▶ **Data to process**
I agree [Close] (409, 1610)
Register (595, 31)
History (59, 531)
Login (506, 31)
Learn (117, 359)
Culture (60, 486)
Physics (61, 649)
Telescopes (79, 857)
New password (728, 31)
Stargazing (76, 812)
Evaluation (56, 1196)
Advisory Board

* * *

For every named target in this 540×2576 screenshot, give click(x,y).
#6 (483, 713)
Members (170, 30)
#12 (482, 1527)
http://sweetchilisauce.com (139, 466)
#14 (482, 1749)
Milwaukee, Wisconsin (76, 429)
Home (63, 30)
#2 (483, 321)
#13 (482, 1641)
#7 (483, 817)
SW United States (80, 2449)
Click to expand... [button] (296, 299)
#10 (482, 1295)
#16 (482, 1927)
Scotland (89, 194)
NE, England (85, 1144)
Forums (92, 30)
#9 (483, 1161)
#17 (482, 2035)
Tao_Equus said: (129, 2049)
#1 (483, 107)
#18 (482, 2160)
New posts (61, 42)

==

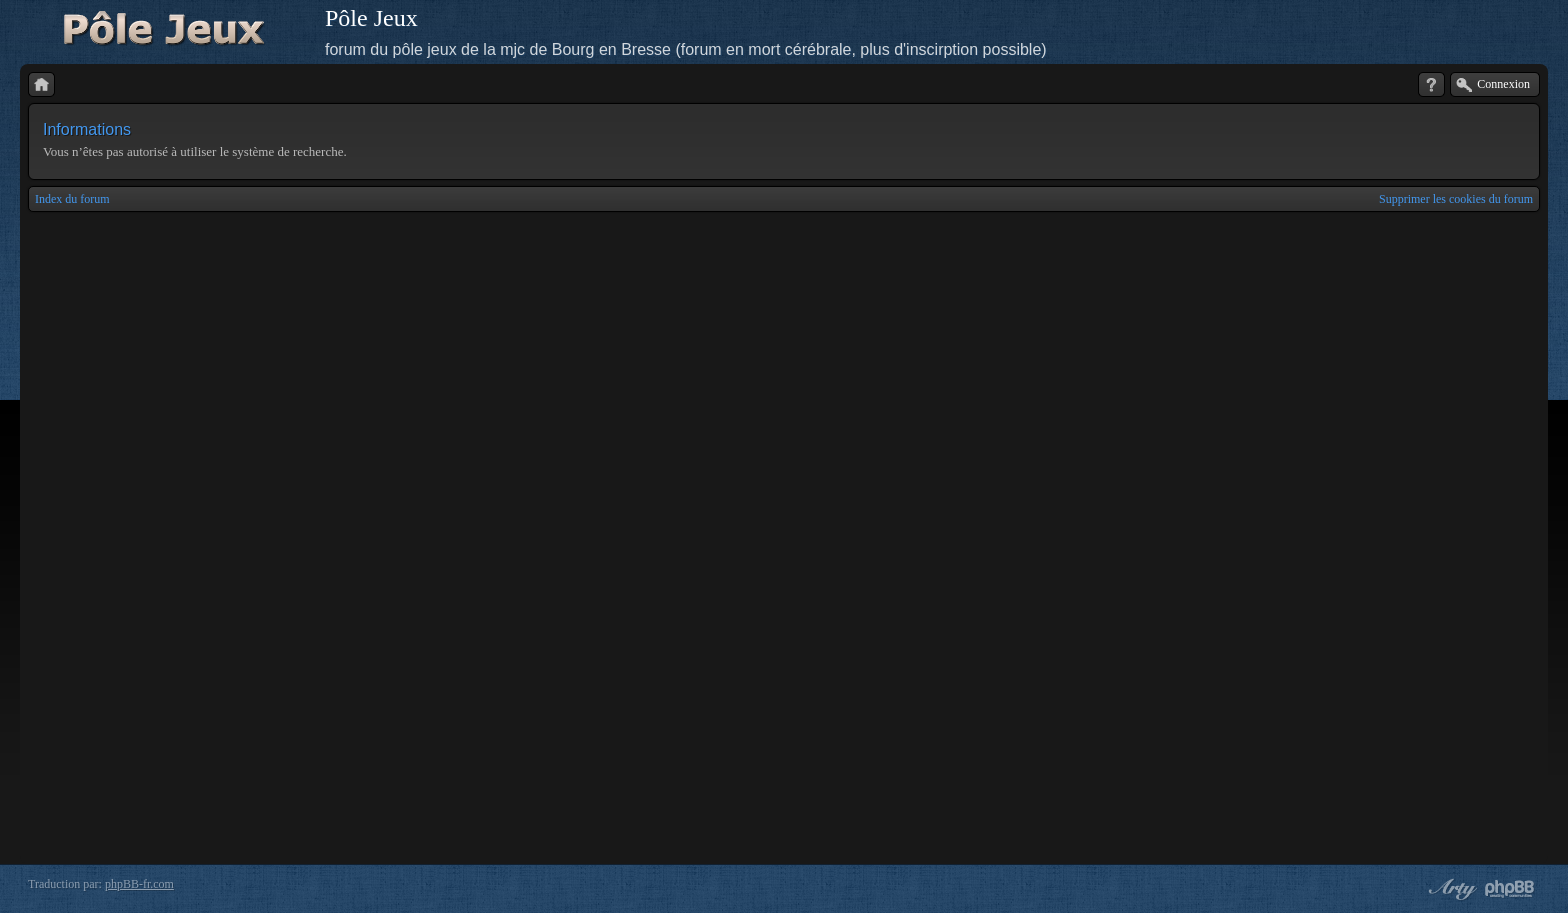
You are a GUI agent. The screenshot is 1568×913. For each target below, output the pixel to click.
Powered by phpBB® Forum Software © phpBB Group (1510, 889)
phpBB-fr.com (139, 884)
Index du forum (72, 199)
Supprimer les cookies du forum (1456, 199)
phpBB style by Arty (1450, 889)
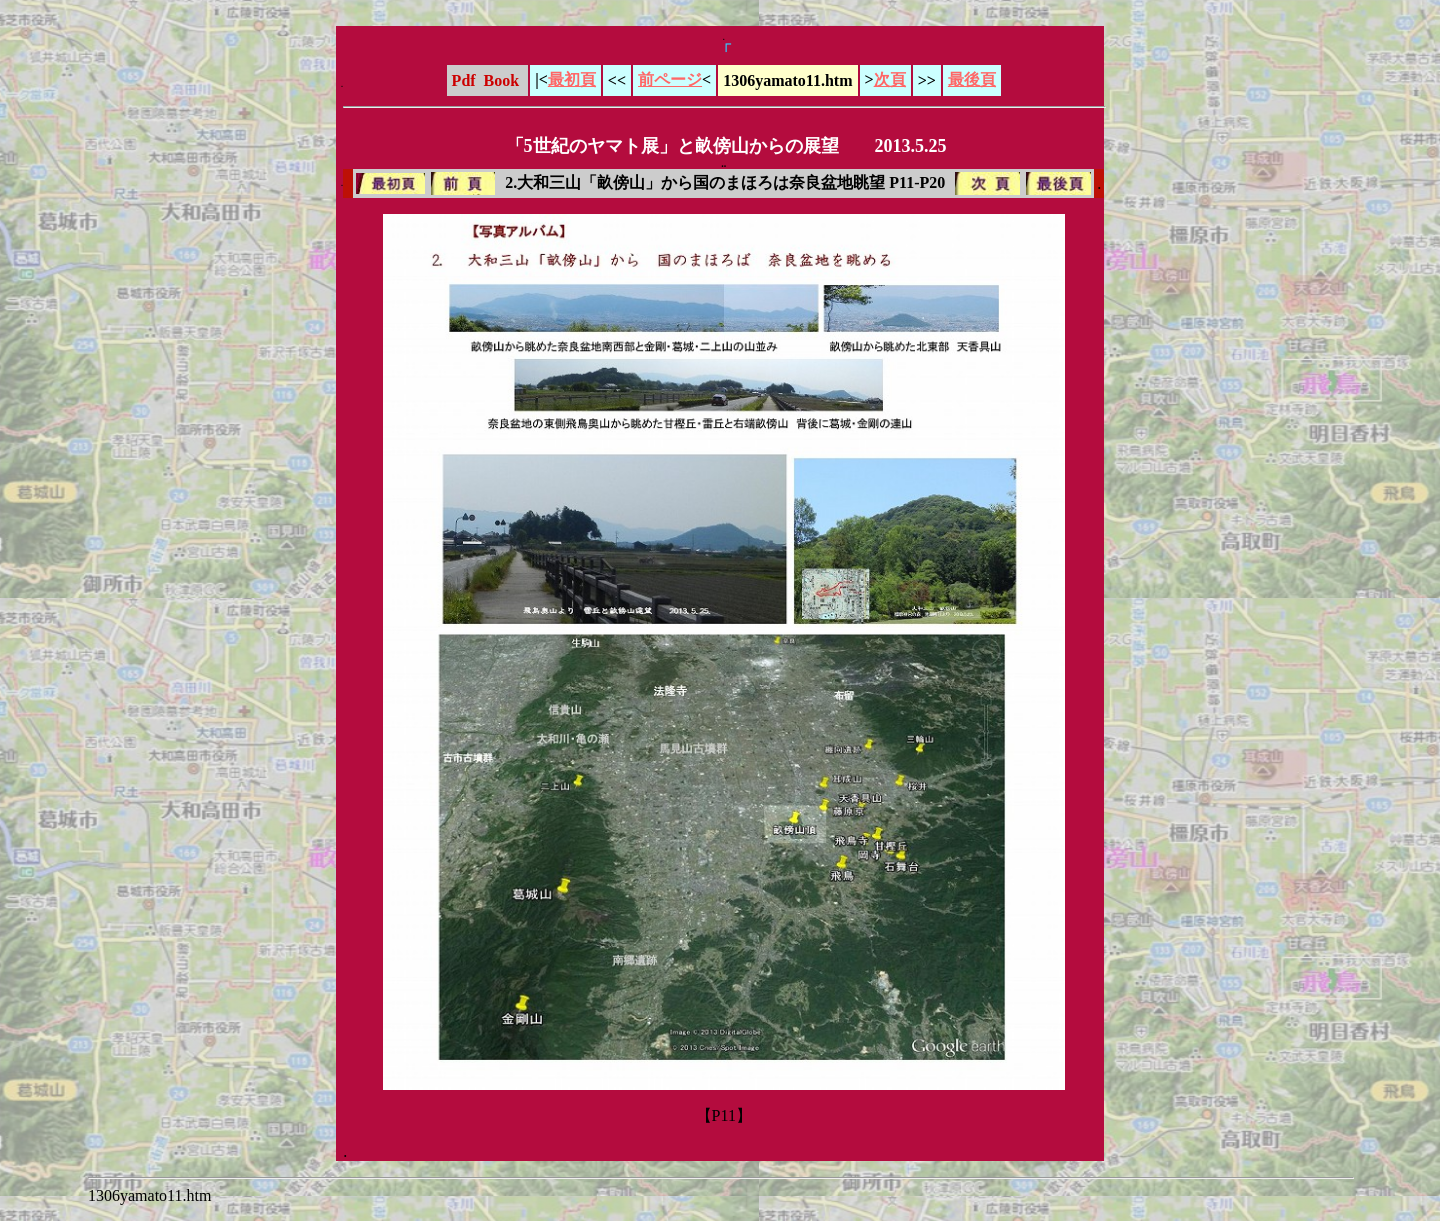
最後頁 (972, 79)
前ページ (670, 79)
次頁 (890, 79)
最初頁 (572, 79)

▶ **Task instructions**
Using the entries above, return exactly the lines from the line with "I agree [Close] (409, 1610)" to the line with "Advisory Board", counting both of those lines.

▶ **Response to the task**
I agree [Close] (409, 1610)
Register (595, 31)
History (59, 531)
Login (506, 31)
Learn (117, 359)
Culture (60, 486)
Physics (61, 649)
Telescopes (79, 857)
New password (728, 31)
Stargazing (76, 812)
Evaluation (56, 1196)
Advisory Board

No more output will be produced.